The sudden and fiery crash of cheese and milk prices early this year left producers looking for the culprit.

With milk prices based on cheese sales, some turned their sights on the limited trading on the Chicago Mercantile Exchange.

Peter Turk, a registered broker on the exchange, has a different explanation for the sudden downturn in prices.

A perfect storm whisked the cheese price up to $2.25 a pound, and a perfect storm slammed it down to $1.05, he said.

In the buildup, U.S. and world economies were running strong and U.S. spending was very high. Commodity prices were relatively low, while energy prices were on the rise. Energy-producing areas such as the Middle East, Russia, Asia and China gained wealth and an appetite for luxury items, including dairy products.

Droughts in dairy-producing Australia and New Zealand led to decreased production, and the U.S. dairy industry was able to gain market share. The U.S. dairy industry continued to expand to meet the need of the international market.

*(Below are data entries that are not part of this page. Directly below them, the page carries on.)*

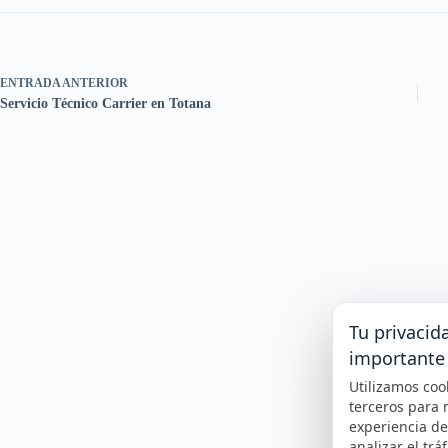
ENTRADA
ANTERIOR
Servicio Técnico Carrier en Totana
Tu privacid
importante
Utilizamos coo
terceros para 
experiencia d
analizar el tráf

"Life was good, and then the bottom fell out," Turk said.

What came next wasn't pretty. "The sub-prime market came knocking," he said.

Unemployment was rising, while housing prices and consumer confidence were falling. Stock markets and money markets were falling. Energy prices were becoming unsustainable.

The commodity prices that had previously exploded were also falling. And U.S. dairy's aggressive expansion now had to compete with Australia and New Zealand production coming back on line at the same time dairy demand was declining globally.

The dairy collapse was neither mystery nor manipulation. It was two perfect storms, Turk said.